After two hours of heated debate, the University of Toledo student government threw out a controversial resolution urging the university to divest from companies linked to Israel’s occupation of Palestinian territories Tuesday night. The resolution, backed by UT Students for Justice in Palestine, called on the university to divest from funds that invest in companies that “provide direct support for and directly profit from Israel’s illegal occupation of Palestinian territories,” including General Electric, Hewlett-Packard, and Procter and Gamble. The resolution cited as precedent UT’s divestment from apartheid South Africa in the 1980s.
Toledo Hillel and the Jewish Federation of Greater Toledo condemned the resolution. A statement released by Hillel raised concerns that the measure would create “hostility against the small Jewish community at UT.” SJP members said their campaign did not target Jewish students or Israel as a whole, stressing that the companies they identified for divestment are not Israeli.
Each side was allowed five representatives to present arguments for and against divestment before the student senate Tuesday. More than 200 supporters of Toledo Hillel and SJP gathered to watch the debate from separate overflow rooms. Divestment advocates sported matching “#UTDivest” t-shirts. Members of Hillel countered with Israeli flags and matching t-shirt slogans of their own: “Say Yes to Peace; Say No to Divestment.”
Student senators debated the merits of Boycott, Divestment, and Sanctions for two hours, but ultimately determined that the resolution was unconstitutional, effectively ending debate on the issue.
Students opposing divestment welcomed the outcome. The decision “will allow students to educate themselves about the Middle East in a peaceful way…without privileging one narrative,” said Sara Federman, who argued against divestment before the student government.

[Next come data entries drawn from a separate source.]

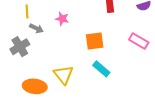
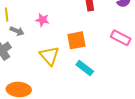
yellow triangle: (63, 75) -> (49, 56), moved

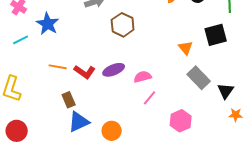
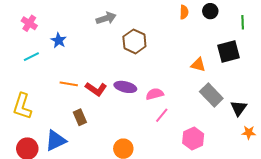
blue star: (48, 24) -> (59, 40), size x0.7
orange triangle: (186, 48) -> (198, 65), turned -35
purple ellipse: (114, 70) -> (125, 87), turned 35
blue triangle: (79, 122) -> (56, 141), moved

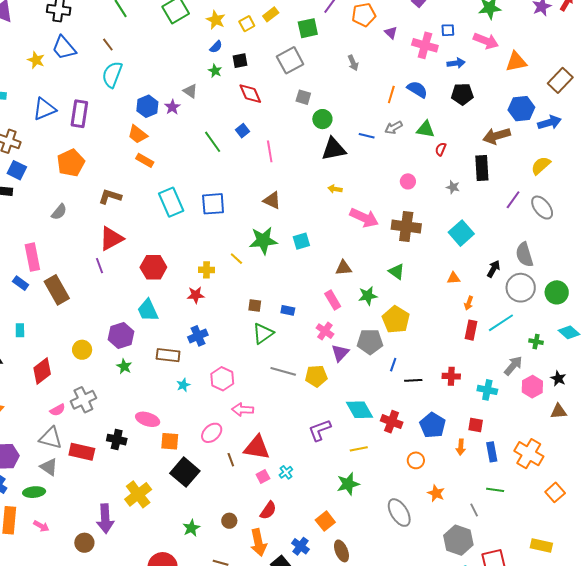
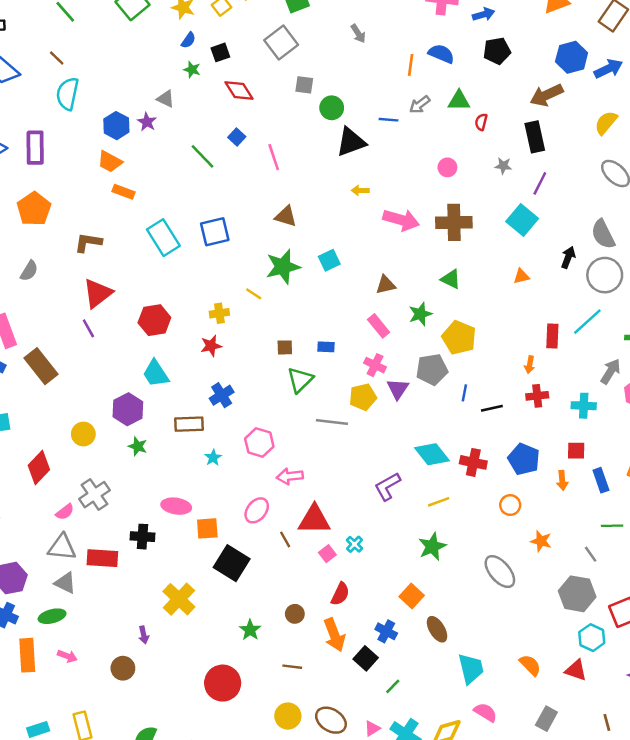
purple line: (513, 200) -> (540, 183), moved
orange arrow: (469, 303) -> (530, 365), moved
yellow pentagon: (316, 376) -> (363, 397), moved
purple arrow: (105, 519) -> (144, 635), size x0.5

Divestment advocates criticized the student government’s decision to close the debate room to the public, which they say created an unfair and nontransparent atmosphere for debate.
“This is the first time at a university in the United States that a divestment meeting has been closed. There is no precedent for this,” said SJP member Derek Ide. The policy was intended to maintain order at the contentious event, not to silence debate, said student government President Clayton Notestine.
Divestment resolutions have been defeated at most campuses where they’ve been introduced. Students at the University of Michigan, less than an hour outside Toledo in Ann Arbor, organized a similar campaign last year which was ultimately voted down by the student government. Some University of California campuses and small colleges have approved resolutions urging divestment—Stanford University’s undergraduate senate did so yesterday—but only Hampshire College in Massachusetts has moved to divest its endowment from Israel.
Pro-Palestinian activism has drawn support from Northwest Ohio and Southeast Michigan’s vibrant Arab American communities, some of the largest in the country. Estimates vary, but Greater Toledo’s Arab American population likely hovers around 10,000, about 1.5 percent of city’s total population.
Despite the setback, the UT SJP chapter has promised to keep trying. The group has a “very strong campus presence,” Ide said, and had gathered 300 student signatures in favor of divestment since launching its campaign in October. Members plan to pursue a student referendum later this semester. University officials have not taken a position on divestment, but activists are optimistic that they can drum up enough support among UT’s 20,000 students to persuade the school to divest. If it does, UT would become the second and largest American college ever to join the BDS movement.